- _YOUR GOAL_:
Find and copy each line of the records where the string "ययनल" shows up.

- _GIVEN INFORMATION_:
= = = =

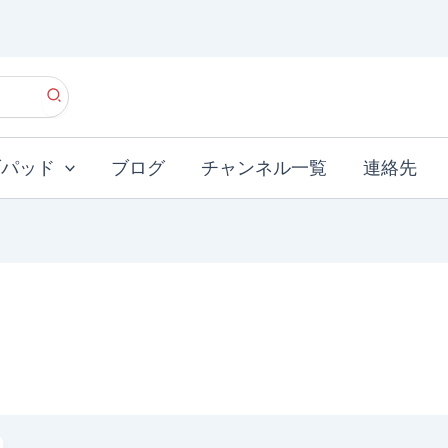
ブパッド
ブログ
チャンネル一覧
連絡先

= = = =

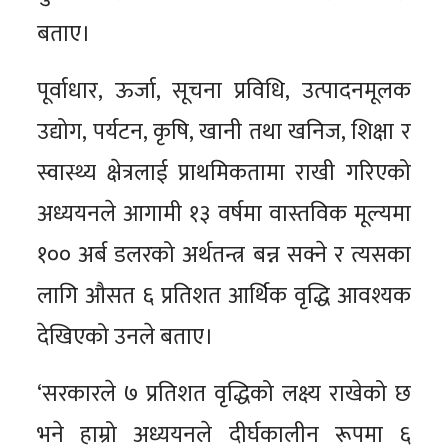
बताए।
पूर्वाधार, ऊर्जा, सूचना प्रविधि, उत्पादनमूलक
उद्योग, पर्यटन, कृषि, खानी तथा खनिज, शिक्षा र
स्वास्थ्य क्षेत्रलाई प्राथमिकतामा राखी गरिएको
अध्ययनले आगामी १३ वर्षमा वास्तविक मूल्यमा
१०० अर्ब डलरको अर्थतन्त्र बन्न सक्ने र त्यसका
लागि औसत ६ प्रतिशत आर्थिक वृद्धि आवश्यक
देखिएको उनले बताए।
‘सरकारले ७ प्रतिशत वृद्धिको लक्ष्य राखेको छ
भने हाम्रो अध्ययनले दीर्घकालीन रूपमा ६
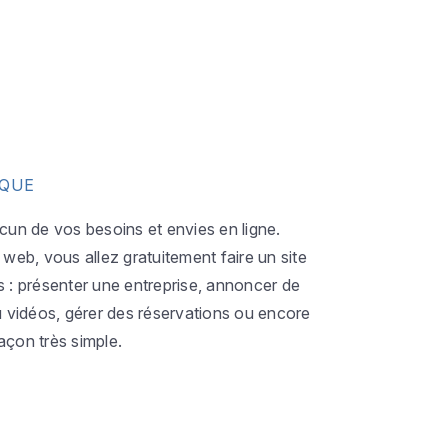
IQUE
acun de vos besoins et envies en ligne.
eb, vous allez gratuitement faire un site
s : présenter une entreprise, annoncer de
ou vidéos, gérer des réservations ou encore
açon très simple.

= = = =

- _ANSWER SPACE_:
अध्ययनले आगामी १३ वर्षमा वास्तविक मूल्यमा
भने हाम्रो अध्ययनले दीर्घकालीन रूपमा ६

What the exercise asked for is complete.